Is it possible to replace payment retention with alternative measures in contracts?
Posted: Sun Dec 22, 2024 5:31 am
The Federal Court of Auditors (TCU), in its role of monitoring public management, must use instruments capable of ensuring that the reimbursement of funds to the public treasury is fully implemented. In this regard, there has been much discussion about the TCU's authority to issue precautionary orders to suspend payments or any act related to administrative contracts.
From a reading of Article 71 of the Federal Constitution, it is not clear that the TCU has jurisdiction to provisionally determine the suspension of contracts or the withholding of payments. Law No. 8,443 of July 16, 1992 – the Organic Law of the TCU – specifically in the articles that deal with the Court's jurisdiction, also does not contain this provision. Furthermore, Article 71, § 1 of the Constitution determines that, in order to suspend contracts, the act must be issued directly by the National Congress, thereby eliminating the jurisdiction of the TCU.
The issue was settled, however, by the Federal Supreme Court (STF) in Writ of Mandamus No. 24510/DF, under the reporting of Justice Ellen Gracie. In the judgment1, the Court ruled that the TCU enjoys a “general power of caution”, a power implicit in the Court’s attributions set forth in Article 71 of the Federal Constitution. For the STF, the power to issue various precautionary email database australia measures is an indispensable instrument for the TCU’s mission of control, especially when they are intended to prevent the consummation or irreversibility of losses to the public treasury.
Although the STF has already attested to the power of caution, it is certain that the retention of resources should be used as a last resort, when there is no other way to offer the Administration any guarantee.
In this sense, in a judgment of appeal2 against a precautionary measure that determined the retention of payments, the ministers admitted that such measure be replaced by the provision of guarantees in one of the modalities provided for in art. 56, § 1, of Law 8,666/1993.
Among the guarantees included in the article, the following are noted: cash or public debt bonds, insurance guarantee or bank guarantee. The Court, however, makes it clear that the adoption of the alternative measure in that case does not revoke the precautionary measure of withholding payments, but merely suspends its effectiveness while the alternative measure is in force. With this, the company can continue its activities while discussing the merits of the lawsuit.
The ministers emphasized that the guarantee provided must cover the total amount of the overpricing under discussion in the proceedings and contain clauses that establish a monthly adjustment criterion and a validity period linked to the final judgment that may be handed down.

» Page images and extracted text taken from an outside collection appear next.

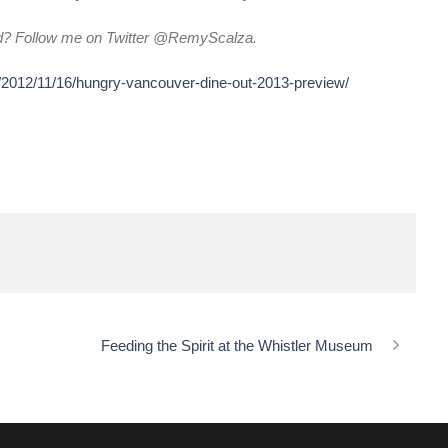
d? Follow me on Twitter @RemyScalza.
/2012/11/16/hungry-vancouver-dine-out-2013-preview/
Feeding the Spirit at the Whistler Museum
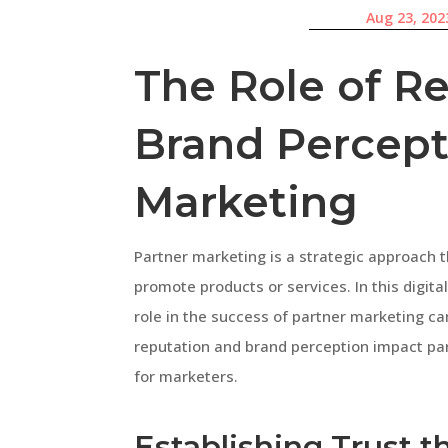
Aug 23, 202
The Role of R
Brand Percept
Marketing
Partner marketing is a strategic approach t
promote products or services. In this digita
role in the success of partner marketing cam
reputation and brand perception impact par
for marketers.
Establishing Trust 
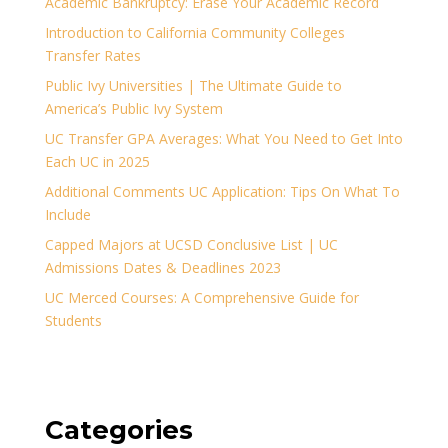
Academic Bankruptcy: Erase Your Academic Record
Introduction to California Community Colleges
Transfer Rates
Public Ivy Universities | The Ultimate Guide to
America’s Public Ivy System
UC Transfer GPA Averages: What You Need to Get Into
Each UC in 2025
Additional Comments UC Application: Tips On What To
Include
Capped Majors at UCSD Conclusive List | UC
Admissions Dates & Deadlines 2023
UC Merced Courses: A Comprehensive Guide for
Students
Categories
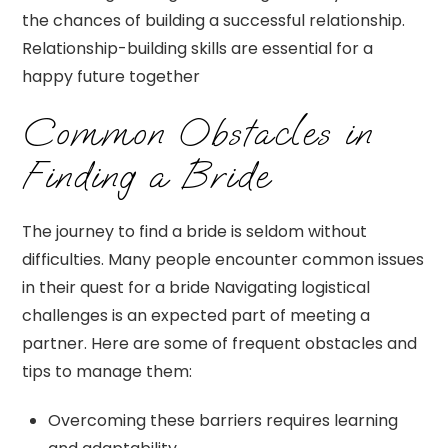
the chances of building a successful relationship.
Relationship-building skills are essential for a
happy future together
Common Obstacles in
Finding a Bride
The journey to find a bride is seldom without
difficulties. Many people encounter common issues
in their quest for a bride Navigating logistical
challenges is an expected part of meeting a
partner. Here are some of frequent obstacles and
tips to manage them:
Overcoming these barriers requires learning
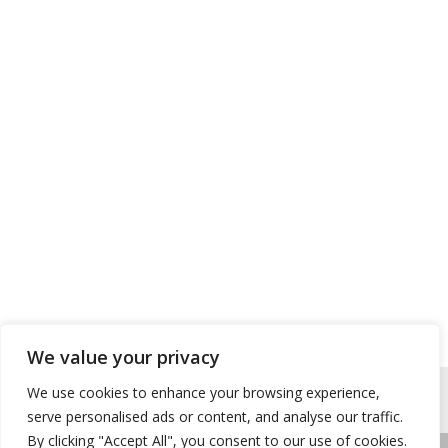
We value your privacy
We use cookies to enhance your browsing experience,
serve personalised ads or content, and analyse our traffic.
By clicking "Accept All", you consent to our use of cookies.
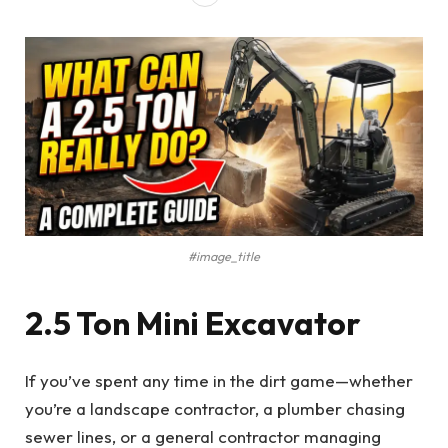
#image_title
2.5 Ton Mini Excavator
If you’ve spent any time in the dirt game—whether
you’re a landscape contractor, a plumber chasing
sewer lines, or a general contractor managing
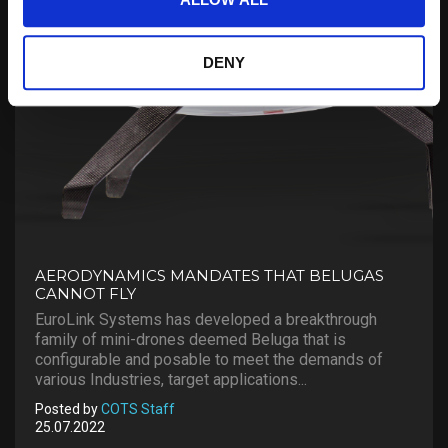
DENY
AERODYNAMICS MANDATES THAT BELUGAS
CANNOT FLY
EuroLink Systems has developed a breakthrough
family of mini-drones deemed Beluga that is
configurable and posable to meet the demands of
various Industries, target applications...
Posted by
COTS Staff
25.07.2022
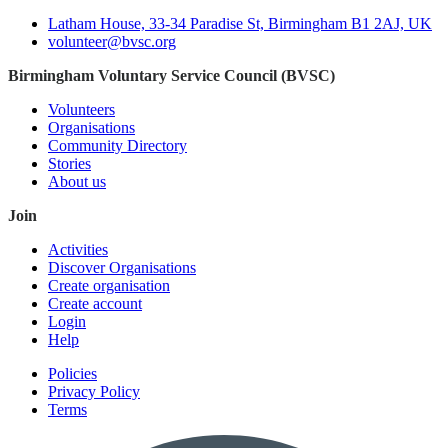
Latham House, 33-34 Paradise St, Birmingham B1 2AJ, UK
volunteer@bvsc.org
Birmingham Voluntary Service Council (BVSC)
Volunteers
Organisations
Community Directory
Stories
About us
Join
Activities
Discover Organisations
Create organisation
Create account
Login
Help
Policies
Privacy Policy
Terms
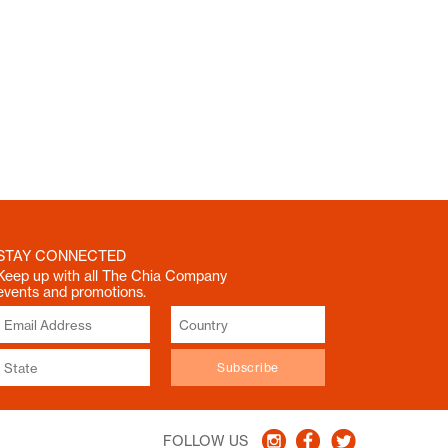
STAY CONNECTED
Keep up with all The Chia Company
events and promotions.
FOLLOW US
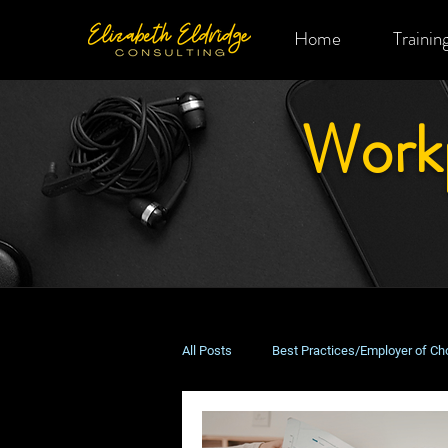
Home
Trainin
Work
All Posts
Best Practices/Employer of Ch
Remote & Hybrid Work
Costs & B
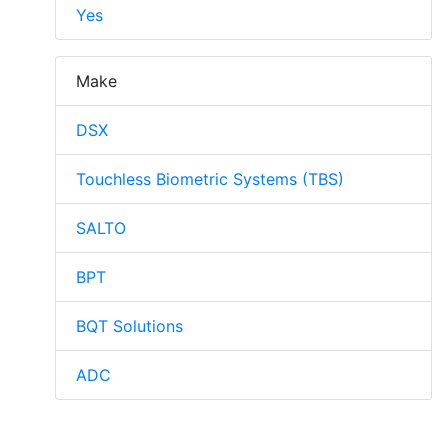
Yes
Make
DSX
Touchless Biometric Systems (TBS)
SALTO
BPT
BQT Solutions
ADC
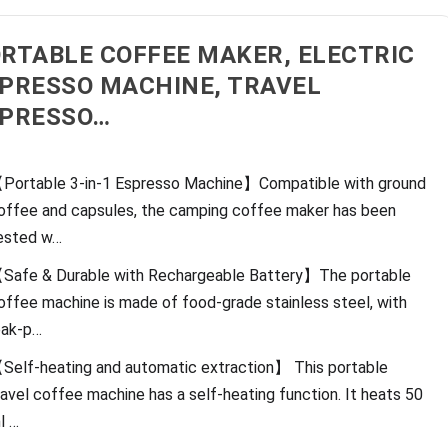
RTABLE COFFEE MAKER, ELECTRIC
PRESSO MACHINE, TRAVEL
PRESSO…
Portable 3-in-1 Espresso Machine】Compatible with ground
offee and capsules, the camping coffee maker has been
ested w…
Safe & Durable with Rechargeable Battery】The portable
offee machine is made of food-grade stainless steel, with
eak-p…
Self-heating and automatic extraction】 This portable
ravel coffee machine has a self-heating function. It heats 50
l …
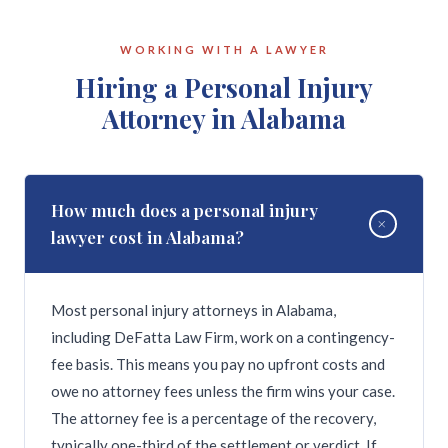
rights. Alabama state law prohibits firing employees
religion, disability, or other protected
for filing workers' compensation claims or for
characteristic; in retaliation for reporting illegal
WORKING WITH A LAWYER
refusing to commit illegal acts. Employees with
activity, safety violations, or discrimination; for
Hiring a Personal Injury
written employment contracts or collective
filing a workers' compensation claim; or for refusing
Attorney in Alabama
bargaining agreements may also have protections
to break the law. The legal process depends on the
beyond at-will employment. DeFatta Law Firm
type of claim — federal discrimination claims
handles wrongful termination claims across North
typically require filing a charge with the EEOC
Alabama.
within 180 days of the adverse action. DeFatta Law
How much does a personal injury
+
Firm can evaluate your termination and guide you
lawyer cost in Alabama?
through the correct process.
Most personal injury attorneys in Alabama,
including DeFatta Law Firm, work on a contingency-
fee basis. This means you pay no upfront costs and
owe no attorney fees unless the firm wins your case.
The attorney fee is a percentage of the recovery,
typically one-third of the settlement or verdict. If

The retention of payments, however, should only be suspended after the guarantee provided has been accepted, which depends on prior examination of the contractual conditions specified in the respective instrument.
For control purposes, after the guarantee is accepted, the supporting documents must be immediately forwarded to the TCU so that the Court can monitor the contract.
From a reading of Article 71 of the Federal Constitution, it is not clear that the TCU has jurisdiction to provisionally determine the suspension of contracts or the withholding of payments. Law No. 8,443 of July 16, 1992 – the Organic Law of the TCU – specifically in the articles that deal with the Court's jurisdiction, also does not contain this provision. Furthermore, Article 71, § 1 of the Constitution determines that, in order to suspend contracts, the act must be issued directly by the National Congress, thereby eliminating the jurisdiction of the TCU.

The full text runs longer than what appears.